Unlu F. Y., Aydoğan A.

ACS APPLIED POLYMER MATERIALS, vol.4, pp.4774-4783, 2022 (SCI-Expanded) identifier identifier

  • Publication Type: Article / Article
  • Volume: 4
  • Publication Date: 2022
  • Doi Number: 10.1021/acsapm.2c00379
  • Journal Indexes: Science Citation Index Expanded (SCI-EXPANDED), Scopus, Compendex
  • Page Numbers: pp.4774-4783
  • Keywords: anion recognition, calix[4]pyrrole, stimuli-responsive materials, self-healing materials, hierarchical materials, supramolecular polymer network, MOLECULAR RECOGNITION, BLOCK-COPOLYMERS, GEL, BINDING, ORGANIZATION, CONVERSION, COMPLEXES, DRIVEN, OLD
  • Istanbul Technical University Affiliated: Yes


3A type supramolecular monomers in which three calix[4]pyrrole units connected to a central benzene unit with varying linker lengths were synthesized through azide-alkyne click reactions between two different azide cores and an alkynefunctionalized calix[4]pyrrole.

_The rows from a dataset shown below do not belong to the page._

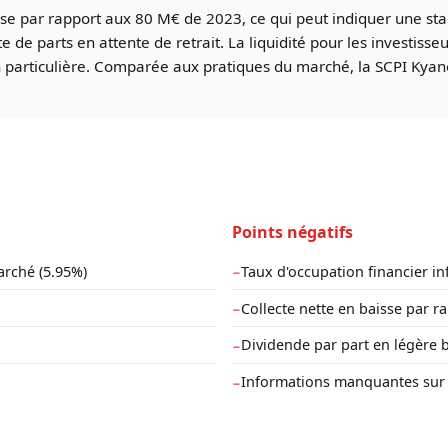
se par rapport aux 80 M€ de 2023, ce qui peut indiquer une stab
e de parts en attente de retrait. La liquidité pour les investisse
on particulière. Comparée aux pratiques du marché, la SCPI Kyan
Points négatifs
arché (5.95%)
Taux d'occupation financier in
−
Collecte nette en baisse par r
−
Dividende par part en légère 
−
Informations manquantes sur l
−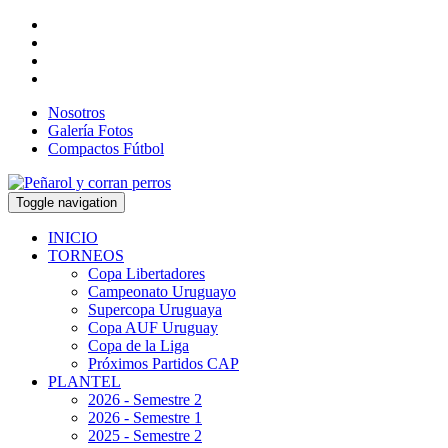
Nosotros
Galería Fotos
Compactos Fútbol
Toggle navigation
INICIO
TORNEOS
Copa Libertadores
Campeonato Uruguayo
Supercopa Uruguaya
Copa AUF Uruguay
Copa de la Liga
Próximos Partidos CAP
PLANTEL
2026 - Semestre 2
2026 - Semestre 1
2025 - Semestre 2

These compounds were then complexed with a BB-type monomer tetrabutylammonium suberate in chloroform and acetonitrile via hydrogen bonding between calix[4]pyrrole units of 3A monomers and carboxylate units of suberate anions, leading to the formation of anion recognition-based supramolecular polymer networks. Owing to the dynamic noncovalent interactions, the resulting systems were found to be responsive against temperature, competing anions, and pH. Rheological analyses of the supramolecular polymer networks revealed that the system with a longer distance between the benzene core and calix[4]pyrrole units exhibits transient network behavior and viscoelastic self-healing ability below 20% deformation ratio. These systems were also used for the fabrication of hierarchical materials ranging from zero-dimensional (0D) to three-dimensional (3D) by utilizing various methods. This work demonstrates for the first time the preparation of anion recognitionbased supramolecular polymer networks based on calix[4]pyrroles and their utilization in the formation of multiresponsive, selfhealing materials for the fabrication of hierarchical materials.